Writings devoted to exploring the joys and difficulties of practice, of sangha, and to that most important endeavor of all: learning to care as deeply as possible.

Wednesday, August 29, 2012

The meaning of not stealing


The thief
Left it behind
The moon at the window
Ryokan

In explaining the precept not to steal, Reb Anderson tells the story of an 18th century monk and poet named Ryokan who lived in a small hut in the hills, possessing nothing: “One full moon night, a thief came to visit.  Ryokan was not at home, so the thief entered, but he found nothing to steal.  Ryokan returned and caught the thief and said, ‘I’m sorry that you came all this way and didn’t get anything.  Here, have my clothes.’  The thief was surprised, but he took the gift and stumbled off into the moonlit night.  After he had left, Ryokan, standing naked in the moonlight, cried out, ‘Poor fellow, he didn’t get much!  I wish I could give him this full moon, too.”    

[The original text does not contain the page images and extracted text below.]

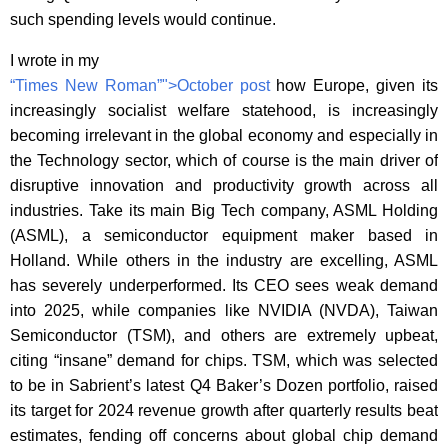
such spending levels would continue.
I wrote in my
“Times New Roman”">October post
how Europe,
given its
increasingly socialist welfare statehood,
is increasingly
becoming irrelevant in the global economy and especially in
the Technology sector, which of course is the main driver of
disruptive innovation and productivity growth across all
industries. Take its main Big Tech company, ASML Holding
(ASML), a semiconductor equipment maker based in
Holland. While others in the industry are excelling, ASML
has severely underperformed. Its CEO sees weak demand
into 2025, while companies like NVIDIA (NVDA), Taiwan
Semiconductor (TSM), and others are extremely upbeat,
citing “insane” demand for chips. TSM, which was selected
to be in Sabrient’s latest Q4 Baker’s Dozen portfolio, raised
its target for 2024 revenue growth after quarterly results beat
estimates, fending off concerns about global chip demand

Reb Anderson read this story before he was a Zen student.  Ryokan showed him a type of mind that he wanted to emulate, a mind that had perfected the attitude of not-stealing – that had perfected selflessness and generosity.  Ryokan had also perfected something else essential to not-stealing: the ability to be fulfilled by whatever he happens to have in the moment.  Ryokan does not need more, he does not need something else, be it different objects or different emotions or different events in his life.  

How does zazen cultivate not-stealing?  There is the mind that wants things, that seeks fulfillment by trying to get what it does not have.  Actually, there is the body that desires what it does not have, a body filled with energy driving it to seek fulfillment in delusory ways, in ways that will not actually lead to fulfillment, in ways that at best lead to transient satisfaction.  The mind may well understand that it will not be fulfilled so easily, but the energies in the body persist and overcome the mind.  This work with the body is at the core of Buddhism: learning to transcend our actions and thoughts that only lead to transient satisfaction means working with the body, and the way we do that is through meditation, by steadfastly facing, recognizing, and being compassionate with all the energies in the body.  So in zazen it may look like all we are doing is staring at a wall but really we are practicing deep honesty and love. 

Zazen perfects the precepts because zazen works on a body level; it forces us to sit with the energies in the body, gives those energies a chance to be seen and to settle down.  Zazen is a practice in finding fulfillment in this very moment; so zazen is actually the precept of not-stealing, of not trying to gain something, of not trying to seek fulfillment elsewhere.  But it goes both ways; the precepts also facilitate zazen, the active practices, visualizations, and contemplations of selflessness and generosity and fulfillment alter and calm the organism and facilitate the deepening of zazen.